What is required:
The number of lines holding "Capterra" in the listing below is all you should give.

────────────────────────────────────────

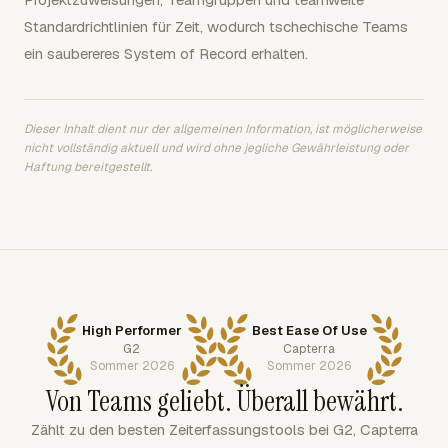
Standardrichtlinien für Zeit, wodurch tschechische Teams
ein saubereres System of Record erhalten.
Dieser Inhalt dient nur der allgemeinen Information, ist möglicherweise
nicht vollständig aktuell und wird ohne jegliche Gewährleistung oder
Haftung bereitgestellt.
High Performer
Best Ease Of Use
G2
Capterra
Sommer 2026
Sommer 2026
Von Teams geliebt. Überall bewährt.
Zählt zu den besten Zeiterfassungstools bei G2, Capterra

────────────────────────────────────────

Answer to this problem:
2